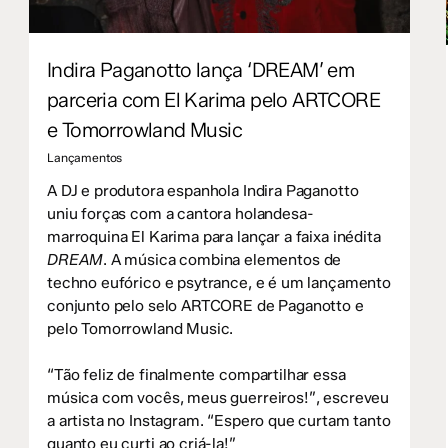
Indira Paganotto lança ‘DREAM’ em
parceria com El Karima pelo ARTCORE
e Tomorrowland Music
Lançamentos
A DJ e produtora espanhola Indira Paganotto
uniu forças com a cantora holandesa-
marroquina El Karima para lançar a faixa inédita
DREAM
. A música combina elementos de
techno eufórico e psytrance, e é um lançamento
conjunto pelo selo ARTCORE de Paganotto e
pelo Tomorrowland Music.
“Tão feliz de finalmente compartilhar essa
música com vocês, meus guerreiros!”, escreveu
a artista no Instagram. “Espero que curtam tanto
quanto eu curti ao criá-la!”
◆ ◆ ◆ ◆ ◆ ◆ ◆
(Instructions to follow): Please print exactly the lines from the one containing "a artista no" through the last line of the material.

(Problem solution):
a artista no Instagram. “Espero que curtam tanto
quanto eu curti ao criá-la!”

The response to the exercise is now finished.